The overall unemployment rate stood at 6.1 percent in June, so the increase was very slight.
But the rate increased much more for African-Americans in July, rising from 10.7 percent in June to 11.4 percent. The June rate was the lowest level for African Americans since September 2008. The unemployment rate for teens stayed flat, according to the Bureau of Labor Statistics, but it is still startlingly high at 20 percent.
With the addition of 209,000 jobs in July, it was the first time since 1997 that the U.S. economy has added more than 200,000 jobs for six months in a row—certainly a major victory for the Obama administration. According to the Bureau of Labor Statistics, the numbers for July were helped along by increases in professional and business services, manufacturing, retail trade and construction.
The bureau also added 15,000 more jobs to the numbers recorded for two previous months—revising May from 224,000 to 229,000 and June from 288,000 to 298,000.
Last month, the Labor Department had especially good news for Black women, whose unemployment rate was in single digits at 9 percent, their lowest level since 2008.
Last week, the Federal Reserve reported that the long-term unemployment rate has finally begun a rapid fall, which is largely why the nation’s overall unemployment rate has been relatively low since the start of 2014.
But the Fed’s numbers indicate that the number of African-Americans who meet the definition of long-term unemployed—that is, out of work for at least six months—is still more than double the rate for the overall population.
The proportion of the workforce that is long-term unemployed is now 1.98 percent, which is less than half of the record high of 4.4 percent it reached in 2010. The long-term unemployment rate for African-Americans is going down, too, currently standing at 5.1 percent. But that rate is still much higher than the 3.4 percent for whites in 2010, when everyone’s numbers were escalated during the Great Recession.

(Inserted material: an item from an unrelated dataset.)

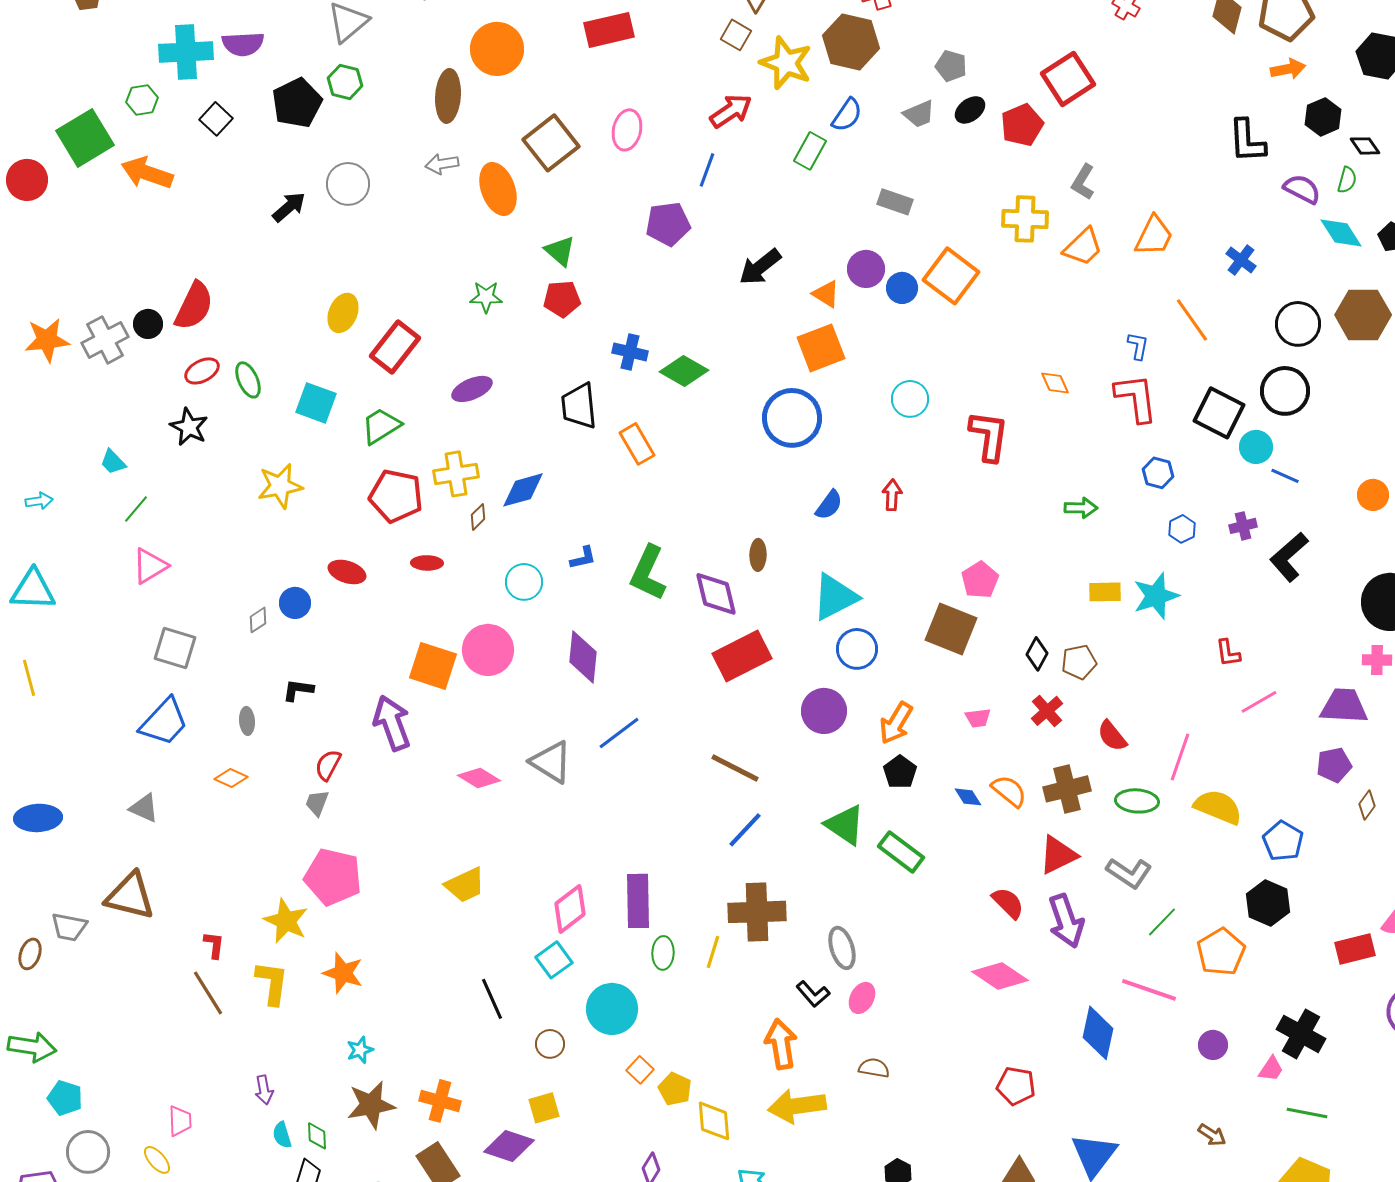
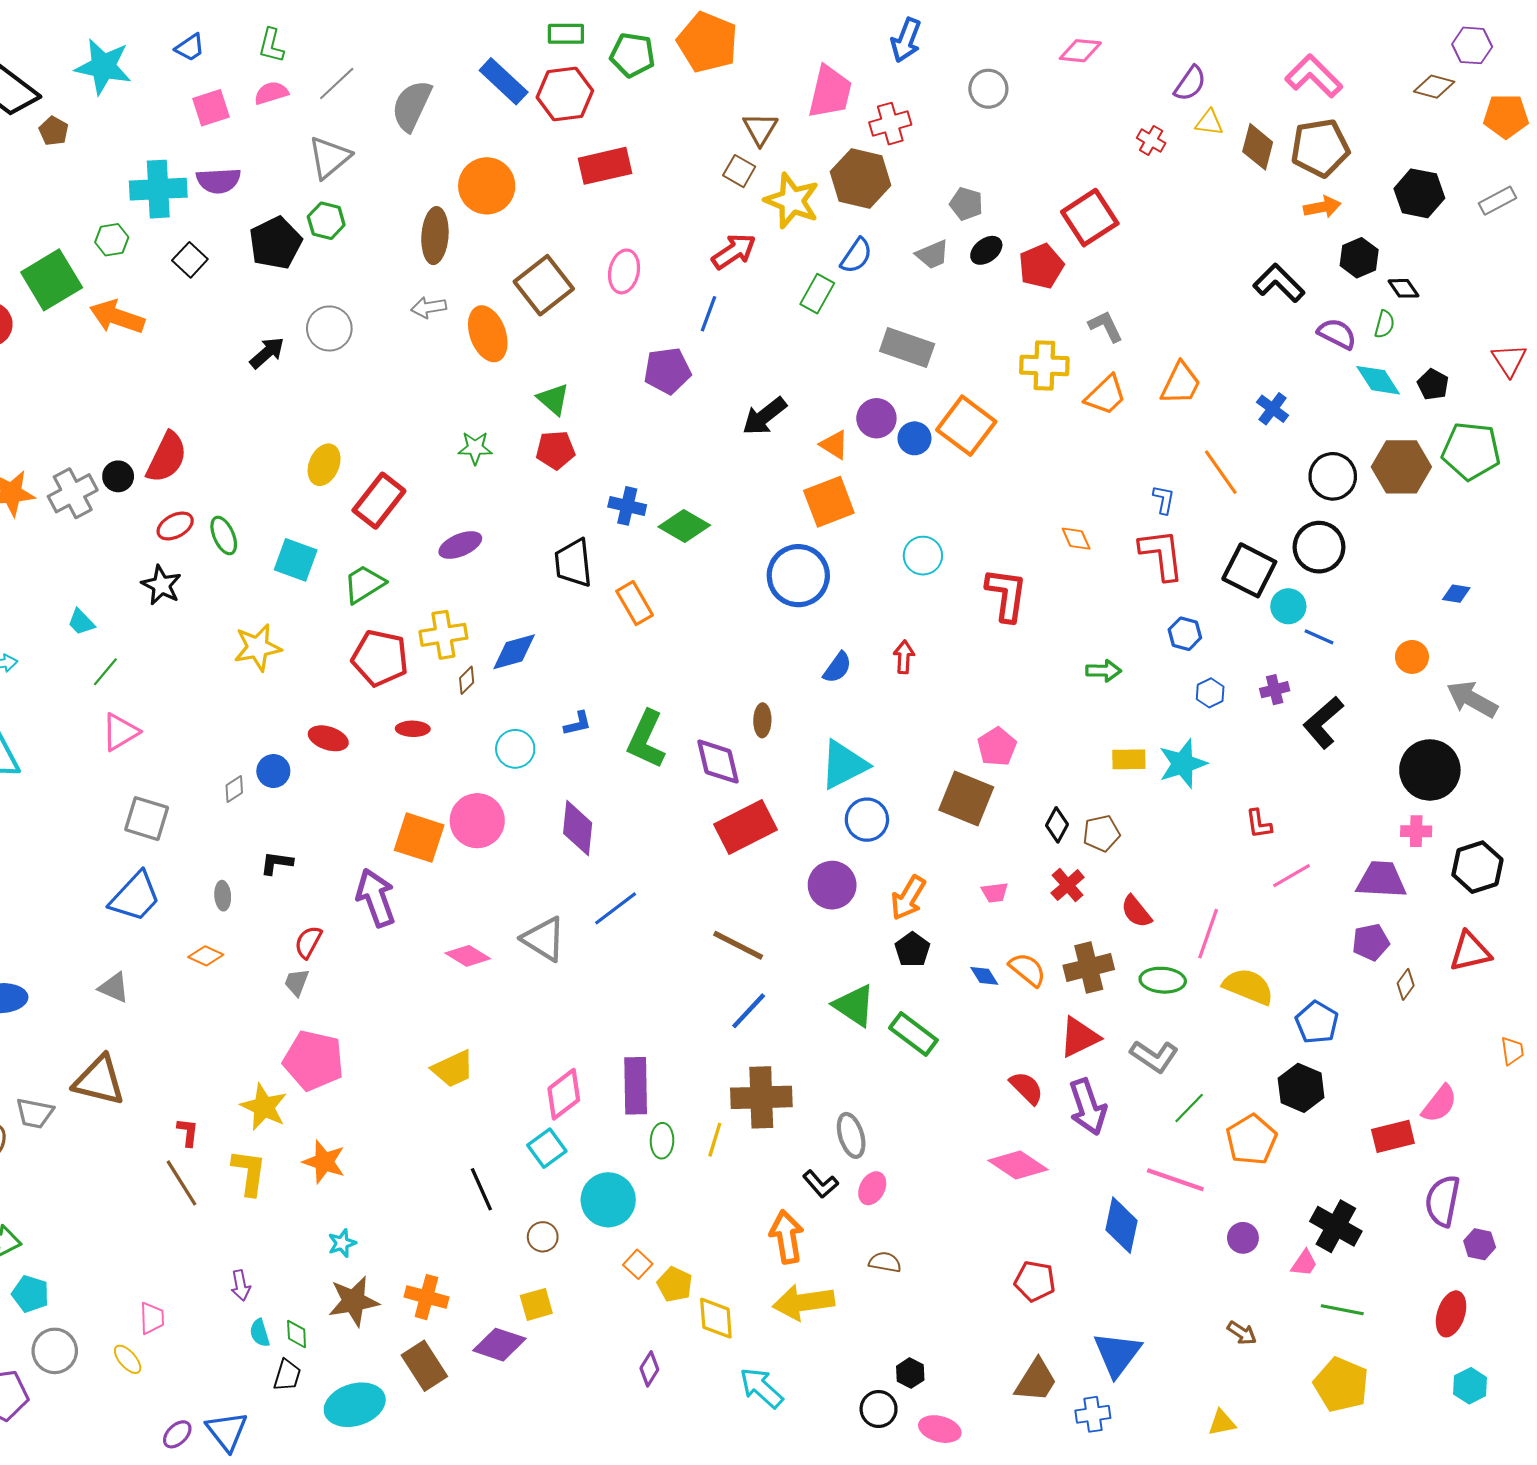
black L-shape: (1247, 141) -> (1279, 283), turned 138
gray L-shape: (1083, 182) -> (1106, 326), turned 123
gray rectangle: (895, 202) -> (907, 347), size x1.4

“The improvement in the labor market is reaching the long-term unemployed,” Heidi Shierholz, an economist at the Economic Policy Institute, told the New York Times. “They are benefiting from the modest but measurable improvement in the labor market.”
The improvement in the long-term rate is largely responsible for the overall unemployment rate dropping down to the current level at around 6 percent.

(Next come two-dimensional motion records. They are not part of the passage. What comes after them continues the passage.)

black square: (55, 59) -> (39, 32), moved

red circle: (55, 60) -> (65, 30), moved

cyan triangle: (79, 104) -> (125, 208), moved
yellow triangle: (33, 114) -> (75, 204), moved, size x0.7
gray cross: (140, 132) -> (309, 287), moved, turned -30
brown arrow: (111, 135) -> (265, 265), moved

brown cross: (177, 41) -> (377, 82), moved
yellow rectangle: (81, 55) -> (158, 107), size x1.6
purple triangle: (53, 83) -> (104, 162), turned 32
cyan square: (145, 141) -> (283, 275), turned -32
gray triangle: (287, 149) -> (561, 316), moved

“In many ways the fight against unemployment during the recent recovery has been mainly one of bringing down the long-term unemployment rate,” Federal Reserve economists Tomaz Cajner and David Ratner said in a memo on the Fed website. ”By the end of 2010, short-term unemployment rates were only 1/2 percentage point above their pre-recession levels, while the long-term unemployment rate was markedly elevated. Since then, about two-thirds of the decline in the aggregate unemployment rate can be accounted for by a retracing of the long-term unemployment rate.”